Los 174 kilómetros cuadrados de Quintero, permiten que los atractivos naturales no sean solo su litoral, ya que hacia el interior se encuentran localidades de gran belleza y con un clima suave, con temperaturas un poco más altas que las de la costa. Estos valles separados por pequeños cordones de laderas son Valle Alegre, que posee terrenos para la siembra de hortalizas y crianza de ganado. Lo atraviesan el Estero de Quintero, que esta formado por el Estero Mala Cara y el Estero de Chilicauquén. Estas aguas provienen de territorios que están fuera de los límites de la comuna. Más al sur se encuentra el Valle de Santa Julia, bañado también por el Estero de Quintero. El Valle de Mantagua bañado por el Estero de Mantagua, que tiene su origen en las aguas de las quebradas del Cerro Colorado y del Cerro El Mauco. Santa Adela, Santa Luisa y Las Gaviotas son las siguentes localidades antes de llegar al río Aconcagua. hacia el Este San Ramón y Santa Rosa de Colmo que se encuentran en los faldeos del Cerro El Mauco.
Todas estas localidades han visto desarrollar estos últimos años una gran inversión turística privada con parcelas de agrado, condominios y centros turísticos con toda clase de elementos para el buen pasar del turista o quienes han preferido vivir en el sector en forma permanente. El 24 de Noviembre de 1865, el Presidente Don José Joaquín Pérez, dicta un DFL que señala en su artículo primero: "Crease el Puerto Mayor de Quintero, en la bahía que lleva ese nombre". Esta fecha corresponde al aniversario oficial del puerto y ciudad de Quintero. El reconocimiento como comuna se produce en el año 1891, mediante decreto Nº 2.297 del Ministerio del Interior. Con el se crea la Ilustre Municipalidad de Quintero. En aquella época, la comuna estaba compuesta por los distritos de Campiche, maitenes, Valle Alegre, Colmo, Placilla de Puchuncaví, San Antonio, La Laguna, La Canela, Pucalán, Melosillas, Mauco, Dumuño, Boco, Escalante, Rautén y Manzanar, en una superficie de 520,53 kilómetros cuadrados.

El distrito de Quintero comprende a Quintero urbano, Loncura y Ritoque; el distrito de Valle Alegre con las localidades rurales de Valle Alegre y Santa Julia; y el distrito de Dumuño con las localidades igualmente rurales de Mantagua, Santa Adela, San Ramón, Santa Rosa de Colmo, Santa Luisa y Las Gaviotas.
La diferencia existente entre la superficie original y actual de Quintero se debe al permanente proceso de disgregación territorial desde el año 1925 en adelante.
Con casi 20 mil habitantes, 174 kilómetros cuadrados, muy cerca de los grandes centros de desarrollo del país, a treinta minutos de Viña del Mar y a ciento veinte minutos de Santiago y los Andes, Quintero es un lugar para descansar en todas las estaciones del año.

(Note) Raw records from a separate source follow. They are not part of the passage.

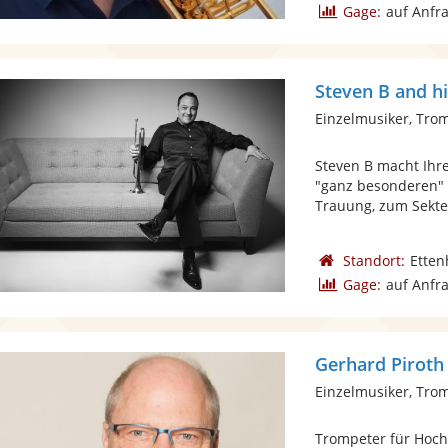
Gage:
auf Anfr
Steven B and h
Einzelmusiker, Tro
Steven B macht Ihr
"ganz besonderen" 
Trauung, zum Sekte
Standort:
Ette
Gage:
auf Anfr
Gerhard Piroth
Einzelmusiker, Tro
Trompeter für Hochz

Su paisaje natural, sus playas, sus dunas, su flora y su fauna, sus localidades típicas y su balneario. Sus singularidades históricas, sus leyendas, la autenticidad de su gente, amigable y acogedora, hacen de Quintero un lugar múltiple, abierto al mundo a través de su océano, y a través de las rutas que lo hacen también tan cerca de la Cordillera de Los Andes.
Pero también es un lugar en que se puede invertir y desarrollar proyectos tantos turísticos, industriales y de servicios.
Quintero, sus autoridades y su gente les invita a presentar sus iniciativas de desarrollo, ya que buscan armonizar su destino turístico con obras portuarias e industriales que le permitan un desarrollo sostenido de su economía durante todo el año.